I due Paesi dove è diretta la maggior parte delle esportazioni di Mosca (45-50% alla Cina e 40% all’India) sono Stati energivori le cui industrie hanno beneficiato molto dall’arrivo sul mercato di ingenti quantità di petrolio a basso costo. Per quanto riguarda l’Europa, invece, Novak ha affermato che il quantitativo “non supera il 4-5%”, cifre ben lontane dal 40-45% di prima del conflitto. Il vicepremier ha anche spiegato che i guadagni dell’export di gas e greggio hanno raggiunto i 9mila miliardi di rubli (circa 86 miliardi di euro), pari al 27% del Pil della Federazione.
Il settore degli idrocarburi, dunque, è fondamentale per l’economia russa e, di conseguenza, per la sua capacità di sopportare e supportare lo sforzo bellico in Ucraina. La tenaglia delle sanzioni imposte dal blocco Nato-Ue non è bastata a soffocare il Paese, che ha trovato nei grandi mercati asiatici i suoi nuovi partner d’elezione. Basti pensare che il valore degli scambi commerciali tra Mosca e Pechino ha raggiunto i 200 miliardi di dollari nei primi 11 mesi del 2023, trainato dal settore energetico, alimentare e automobilistico. Cifre considerevoli, dunque, e fondamentali in vista delle operazioni offensive annunciate per il 2024. Stando ai rapporti dell’intelligence britannica, infatti, nel nuovo anno la Russia aumenterà il budget a disposizione delle forze armate e punterà ad ottenere importanti successi sul campo di battaglia, approfittando delle difficoltà che negli ultimi mesi hanno flagellato lo Stato e l’esercito ucraino.

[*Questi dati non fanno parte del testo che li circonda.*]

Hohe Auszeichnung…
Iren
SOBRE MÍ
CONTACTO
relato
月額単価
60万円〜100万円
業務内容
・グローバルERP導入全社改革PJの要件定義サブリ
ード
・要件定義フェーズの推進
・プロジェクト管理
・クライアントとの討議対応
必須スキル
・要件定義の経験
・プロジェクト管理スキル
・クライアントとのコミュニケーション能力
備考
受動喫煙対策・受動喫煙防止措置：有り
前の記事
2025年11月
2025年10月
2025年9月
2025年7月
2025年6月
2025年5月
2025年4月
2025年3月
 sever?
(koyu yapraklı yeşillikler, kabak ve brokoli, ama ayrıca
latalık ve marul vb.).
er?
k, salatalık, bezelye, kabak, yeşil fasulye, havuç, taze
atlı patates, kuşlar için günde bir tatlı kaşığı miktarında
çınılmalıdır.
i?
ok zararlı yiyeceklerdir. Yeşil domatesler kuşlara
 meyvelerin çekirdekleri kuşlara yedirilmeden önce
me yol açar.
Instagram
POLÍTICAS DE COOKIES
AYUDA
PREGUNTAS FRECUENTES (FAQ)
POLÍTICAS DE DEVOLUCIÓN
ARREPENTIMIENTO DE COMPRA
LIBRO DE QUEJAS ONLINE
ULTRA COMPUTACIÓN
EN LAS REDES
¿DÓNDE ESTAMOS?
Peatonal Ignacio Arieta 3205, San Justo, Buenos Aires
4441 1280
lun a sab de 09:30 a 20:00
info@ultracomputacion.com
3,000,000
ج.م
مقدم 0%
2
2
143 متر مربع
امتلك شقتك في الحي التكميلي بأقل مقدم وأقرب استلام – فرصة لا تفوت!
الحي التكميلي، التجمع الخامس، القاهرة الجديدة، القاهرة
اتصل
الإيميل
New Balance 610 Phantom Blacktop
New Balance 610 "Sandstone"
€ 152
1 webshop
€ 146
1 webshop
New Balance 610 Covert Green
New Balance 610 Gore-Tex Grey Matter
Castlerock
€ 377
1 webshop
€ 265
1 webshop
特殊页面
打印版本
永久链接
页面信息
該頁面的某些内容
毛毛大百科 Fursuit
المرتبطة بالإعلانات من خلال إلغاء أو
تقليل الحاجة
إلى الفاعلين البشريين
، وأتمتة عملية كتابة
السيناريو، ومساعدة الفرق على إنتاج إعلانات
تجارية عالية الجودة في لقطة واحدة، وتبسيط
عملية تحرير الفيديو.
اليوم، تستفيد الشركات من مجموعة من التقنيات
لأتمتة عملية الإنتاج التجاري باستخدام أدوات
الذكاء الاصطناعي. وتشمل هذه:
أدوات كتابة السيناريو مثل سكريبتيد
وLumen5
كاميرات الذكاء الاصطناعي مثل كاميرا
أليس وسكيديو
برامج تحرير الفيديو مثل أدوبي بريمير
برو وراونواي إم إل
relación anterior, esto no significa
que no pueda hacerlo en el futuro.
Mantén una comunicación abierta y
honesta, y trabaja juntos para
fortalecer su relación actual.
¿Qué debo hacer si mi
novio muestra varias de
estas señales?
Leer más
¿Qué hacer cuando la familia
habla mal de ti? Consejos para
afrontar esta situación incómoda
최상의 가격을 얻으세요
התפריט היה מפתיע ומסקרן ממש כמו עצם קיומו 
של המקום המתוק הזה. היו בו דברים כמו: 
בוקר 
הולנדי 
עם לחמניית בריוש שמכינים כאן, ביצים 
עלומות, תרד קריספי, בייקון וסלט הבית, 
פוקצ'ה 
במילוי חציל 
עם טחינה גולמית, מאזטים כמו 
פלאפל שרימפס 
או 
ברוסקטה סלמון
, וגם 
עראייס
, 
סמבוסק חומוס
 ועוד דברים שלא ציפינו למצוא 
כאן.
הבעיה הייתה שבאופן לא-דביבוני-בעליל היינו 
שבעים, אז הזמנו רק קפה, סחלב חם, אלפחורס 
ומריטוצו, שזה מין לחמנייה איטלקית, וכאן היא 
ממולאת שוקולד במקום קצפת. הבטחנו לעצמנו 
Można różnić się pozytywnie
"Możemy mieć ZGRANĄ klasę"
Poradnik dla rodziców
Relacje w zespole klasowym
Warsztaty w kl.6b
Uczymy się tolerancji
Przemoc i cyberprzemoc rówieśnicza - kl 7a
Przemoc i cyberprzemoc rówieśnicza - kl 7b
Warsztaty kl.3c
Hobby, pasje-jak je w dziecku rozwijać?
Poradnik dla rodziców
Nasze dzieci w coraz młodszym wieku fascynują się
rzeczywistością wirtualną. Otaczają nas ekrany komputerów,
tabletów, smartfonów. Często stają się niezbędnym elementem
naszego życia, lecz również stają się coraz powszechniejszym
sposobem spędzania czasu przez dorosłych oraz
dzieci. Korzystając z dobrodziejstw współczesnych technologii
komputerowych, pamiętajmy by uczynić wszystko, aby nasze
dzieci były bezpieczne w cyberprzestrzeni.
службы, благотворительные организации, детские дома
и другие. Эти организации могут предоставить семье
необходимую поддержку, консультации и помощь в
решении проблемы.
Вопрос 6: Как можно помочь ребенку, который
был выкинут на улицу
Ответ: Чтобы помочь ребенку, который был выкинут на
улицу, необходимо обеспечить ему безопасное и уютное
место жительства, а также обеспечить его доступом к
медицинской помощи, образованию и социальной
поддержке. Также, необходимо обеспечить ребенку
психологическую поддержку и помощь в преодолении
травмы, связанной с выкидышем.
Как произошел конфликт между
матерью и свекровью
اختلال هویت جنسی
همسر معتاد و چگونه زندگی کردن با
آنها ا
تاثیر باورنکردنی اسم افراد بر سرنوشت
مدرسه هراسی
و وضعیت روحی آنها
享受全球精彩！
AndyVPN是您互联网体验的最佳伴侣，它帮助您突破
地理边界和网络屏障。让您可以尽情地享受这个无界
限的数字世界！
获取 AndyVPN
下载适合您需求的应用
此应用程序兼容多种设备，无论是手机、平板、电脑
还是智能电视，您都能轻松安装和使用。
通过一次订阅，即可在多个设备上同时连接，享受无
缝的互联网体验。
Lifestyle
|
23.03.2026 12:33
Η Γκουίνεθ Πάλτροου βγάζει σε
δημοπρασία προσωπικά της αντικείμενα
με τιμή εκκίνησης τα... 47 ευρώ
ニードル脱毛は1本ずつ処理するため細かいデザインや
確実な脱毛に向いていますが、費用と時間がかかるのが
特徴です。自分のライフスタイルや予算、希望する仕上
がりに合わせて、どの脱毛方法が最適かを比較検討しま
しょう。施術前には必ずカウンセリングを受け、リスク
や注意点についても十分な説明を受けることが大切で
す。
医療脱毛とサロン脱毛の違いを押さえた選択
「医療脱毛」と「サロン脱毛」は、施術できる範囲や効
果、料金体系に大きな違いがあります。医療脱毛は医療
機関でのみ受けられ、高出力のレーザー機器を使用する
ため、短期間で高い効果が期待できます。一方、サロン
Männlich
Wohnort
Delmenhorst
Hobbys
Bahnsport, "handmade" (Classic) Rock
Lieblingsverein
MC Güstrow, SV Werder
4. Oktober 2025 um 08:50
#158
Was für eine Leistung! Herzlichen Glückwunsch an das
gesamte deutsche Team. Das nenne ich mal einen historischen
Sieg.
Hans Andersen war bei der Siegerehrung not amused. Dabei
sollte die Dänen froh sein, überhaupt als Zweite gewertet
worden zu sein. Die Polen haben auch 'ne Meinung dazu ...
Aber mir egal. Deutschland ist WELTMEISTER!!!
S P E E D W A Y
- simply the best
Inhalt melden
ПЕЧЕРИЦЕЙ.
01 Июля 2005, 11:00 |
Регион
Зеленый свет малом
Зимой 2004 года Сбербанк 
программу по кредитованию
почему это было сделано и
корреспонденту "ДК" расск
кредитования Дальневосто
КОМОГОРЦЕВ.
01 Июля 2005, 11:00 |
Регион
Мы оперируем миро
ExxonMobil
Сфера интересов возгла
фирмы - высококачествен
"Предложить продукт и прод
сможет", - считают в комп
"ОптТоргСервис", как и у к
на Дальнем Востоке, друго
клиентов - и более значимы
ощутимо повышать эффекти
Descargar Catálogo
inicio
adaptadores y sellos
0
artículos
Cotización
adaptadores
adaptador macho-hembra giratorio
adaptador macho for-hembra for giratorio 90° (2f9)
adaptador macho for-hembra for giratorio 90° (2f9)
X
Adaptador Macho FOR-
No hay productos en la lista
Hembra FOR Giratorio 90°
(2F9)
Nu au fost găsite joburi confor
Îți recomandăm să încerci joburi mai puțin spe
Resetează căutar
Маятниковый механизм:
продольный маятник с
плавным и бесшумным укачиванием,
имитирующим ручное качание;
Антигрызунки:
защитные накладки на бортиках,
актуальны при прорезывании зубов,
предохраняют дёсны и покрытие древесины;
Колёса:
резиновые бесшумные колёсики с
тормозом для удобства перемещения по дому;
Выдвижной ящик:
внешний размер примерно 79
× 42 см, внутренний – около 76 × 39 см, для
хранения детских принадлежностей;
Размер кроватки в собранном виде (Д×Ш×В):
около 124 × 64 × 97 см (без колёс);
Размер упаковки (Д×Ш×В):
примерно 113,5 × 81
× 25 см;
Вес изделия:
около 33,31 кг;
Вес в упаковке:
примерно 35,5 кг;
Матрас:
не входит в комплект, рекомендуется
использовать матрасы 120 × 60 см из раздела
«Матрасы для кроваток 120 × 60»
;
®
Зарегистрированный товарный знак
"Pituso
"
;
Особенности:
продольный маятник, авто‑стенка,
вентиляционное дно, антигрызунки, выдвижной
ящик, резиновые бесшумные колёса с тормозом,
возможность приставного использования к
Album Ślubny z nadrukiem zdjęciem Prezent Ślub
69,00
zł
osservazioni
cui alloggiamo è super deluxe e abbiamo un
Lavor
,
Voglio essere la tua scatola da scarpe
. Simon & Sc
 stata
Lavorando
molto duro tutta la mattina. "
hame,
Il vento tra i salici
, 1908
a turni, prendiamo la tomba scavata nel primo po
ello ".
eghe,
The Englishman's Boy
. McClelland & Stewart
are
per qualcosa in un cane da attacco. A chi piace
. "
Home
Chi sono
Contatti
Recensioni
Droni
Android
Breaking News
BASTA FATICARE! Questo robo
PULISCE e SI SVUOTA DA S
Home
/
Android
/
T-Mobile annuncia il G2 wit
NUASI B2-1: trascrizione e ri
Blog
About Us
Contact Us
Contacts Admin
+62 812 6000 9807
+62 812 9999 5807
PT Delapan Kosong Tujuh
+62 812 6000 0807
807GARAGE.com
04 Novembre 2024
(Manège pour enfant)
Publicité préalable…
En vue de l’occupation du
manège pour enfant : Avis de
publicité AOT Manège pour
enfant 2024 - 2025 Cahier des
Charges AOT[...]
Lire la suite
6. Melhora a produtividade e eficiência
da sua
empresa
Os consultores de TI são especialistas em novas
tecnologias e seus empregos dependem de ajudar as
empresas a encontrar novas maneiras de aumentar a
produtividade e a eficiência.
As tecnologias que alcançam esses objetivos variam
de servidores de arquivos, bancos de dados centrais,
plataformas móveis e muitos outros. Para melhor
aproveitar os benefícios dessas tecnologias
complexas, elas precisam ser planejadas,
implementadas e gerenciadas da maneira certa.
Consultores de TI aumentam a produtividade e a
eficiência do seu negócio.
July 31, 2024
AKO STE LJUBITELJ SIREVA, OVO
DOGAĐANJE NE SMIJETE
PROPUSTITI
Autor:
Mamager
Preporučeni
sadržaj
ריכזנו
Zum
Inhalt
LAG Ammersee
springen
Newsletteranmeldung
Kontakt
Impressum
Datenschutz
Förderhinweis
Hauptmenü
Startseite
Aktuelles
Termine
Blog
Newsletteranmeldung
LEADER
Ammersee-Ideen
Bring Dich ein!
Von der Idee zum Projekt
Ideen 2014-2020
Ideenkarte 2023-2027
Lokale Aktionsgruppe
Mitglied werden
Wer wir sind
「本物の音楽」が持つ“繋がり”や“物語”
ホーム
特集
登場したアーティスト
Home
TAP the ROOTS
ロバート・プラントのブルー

Vladimir Putin, però, non guarda solo all’estremo Oriente. La sua strategia infatti poggia anche sull’Opec (Organizzazione dei Paesi esportatori di petrolio) e, in particolare, sull’intesa con il principe Mohammed bin Salman. L’Arabia Saudita, infatti, è il maggior produttore di greggio a livello mondiale e, assieme a Mosca, detiene sostanzialmente il controllo sul prezzo del carburante al barile. Così come il Cremlino, anche Riad ha degli obiettivi per cui necessita di grandi somme di denaro. I due Paesi, dunque, si trovano per il momento dalla stessa parte e con la piena facoltà di poter manipolare il costo del petrolio a loro piacimento.